What is the count of lines below that include "русская"? Reply with nothing else.

*** Opening Listed entries ***

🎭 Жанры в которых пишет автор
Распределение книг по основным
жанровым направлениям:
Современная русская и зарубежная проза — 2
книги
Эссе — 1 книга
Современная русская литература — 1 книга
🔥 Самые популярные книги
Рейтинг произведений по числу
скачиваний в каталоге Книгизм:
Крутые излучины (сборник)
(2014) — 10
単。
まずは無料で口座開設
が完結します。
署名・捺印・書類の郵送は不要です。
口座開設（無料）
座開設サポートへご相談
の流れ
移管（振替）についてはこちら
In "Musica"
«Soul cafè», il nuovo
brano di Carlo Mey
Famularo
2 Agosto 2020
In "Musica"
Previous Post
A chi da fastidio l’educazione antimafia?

*** Closing Listed entries ***
*** Opening Listed entries ***

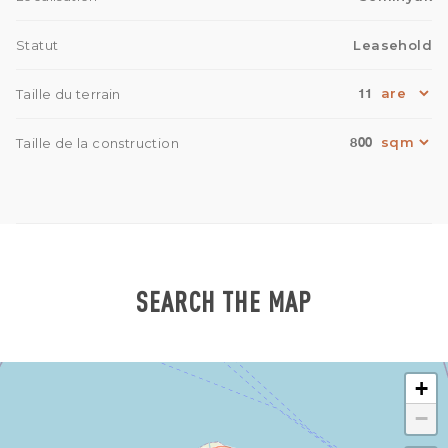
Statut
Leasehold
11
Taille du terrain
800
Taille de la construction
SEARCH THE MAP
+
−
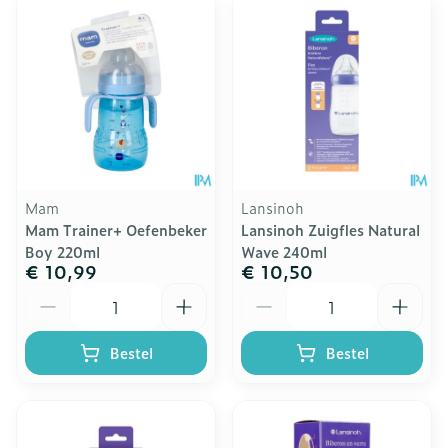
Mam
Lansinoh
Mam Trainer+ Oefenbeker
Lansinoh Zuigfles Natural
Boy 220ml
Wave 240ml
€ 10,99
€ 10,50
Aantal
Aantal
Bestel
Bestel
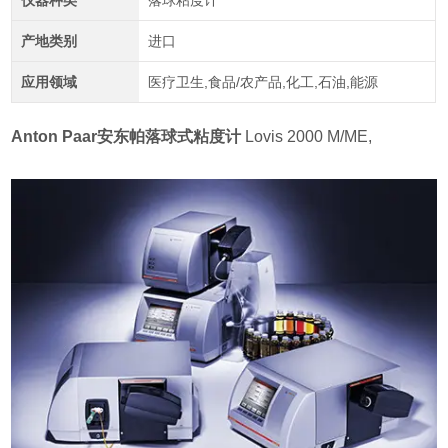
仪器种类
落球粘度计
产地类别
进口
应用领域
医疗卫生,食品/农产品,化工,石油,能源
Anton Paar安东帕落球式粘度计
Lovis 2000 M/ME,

*** Closing Listed entries ***

Response to this task:
2